Borate intercalation optimizes the electro-oxidation kinetics of α-Ni(OH)2 nanosheets for selective electrochemical conversion of benzylamine to benzonitrile

Abstract

Selective electrochemical oxidation of amine molecules presents a promising approach for synthesizing high-value nitrile products. Nevertheless, its practical implementation is largely impeded by the challenge in activating the dehydrogenation of C(sp³)–H/N(sp³)–H bonds in amines. In this work, borate anion intercalated α-Ni(OH)₂ (BI-Ni(OH)₂) nanosheets are synthesized via a convenient microwave-assisted synthesis strategy and employed as an exceptional electrocatalyst for the benzylamine (BA) oxidation reaction (BOR). Benefiting from its better wetting behavior, larger electroactive surface area and more favorable reaction kinetics, the BI-Ni(OH)₂ catalyst shows a distinctly enhanced activity in the electro-oxidation of BA to benzonitrile (BN) compared to pristine α-Ni(OH)₂ (P-Ni(OH)₂) nanosheets, especially giving rise to a faradaic efficiency exceeding 80% toward BN production at a voltage of 1.55 V, when coupled with the cathodic hydrogen evolution reaction (HER) in a two-electrode electrolyzer.

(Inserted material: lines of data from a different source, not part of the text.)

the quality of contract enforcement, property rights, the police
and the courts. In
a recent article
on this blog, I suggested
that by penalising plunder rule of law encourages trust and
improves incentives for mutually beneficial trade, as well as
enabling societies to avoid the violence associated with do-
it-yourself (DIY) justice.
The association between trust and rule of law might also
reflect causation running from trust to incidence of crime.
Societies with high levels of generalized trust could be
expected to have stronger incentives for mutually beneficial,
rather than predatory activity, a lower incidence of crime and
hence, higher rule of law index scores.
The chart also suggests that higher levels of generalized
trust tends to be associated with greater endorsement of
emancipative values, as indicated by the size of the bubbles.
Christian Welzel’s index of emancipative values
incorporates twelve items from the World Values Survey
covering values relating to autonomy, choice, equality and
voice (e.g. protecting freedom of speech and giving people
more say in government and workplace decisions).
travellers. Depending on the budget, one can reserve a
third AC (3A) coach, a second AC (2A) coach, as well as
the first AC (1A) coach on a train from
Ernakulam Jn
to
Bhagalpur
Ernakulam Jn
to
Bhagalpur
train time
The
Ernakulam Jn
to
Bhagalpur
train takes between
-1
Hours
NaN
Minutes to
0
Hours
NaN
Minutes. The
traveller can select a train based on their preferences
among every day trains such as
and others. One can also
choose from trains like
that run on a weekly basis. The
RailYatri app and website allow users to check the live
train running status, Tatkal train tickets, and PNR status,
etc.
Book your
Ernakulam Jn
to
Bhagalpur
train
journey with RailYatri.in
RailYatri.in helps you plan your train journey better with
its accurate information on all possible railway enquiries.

Experimental measurements and density functional theory calculations conjointly demonstrate that borate intercalation not only reduces the energy barrier for generating NiOOH species as active centers, but also promotes the adsorption of BA molecules onto the catalyst surface, enabling significantly optimized electro-oxidation kinetics for the BOR, which is accountable for the enhanced electrocatalytic performance.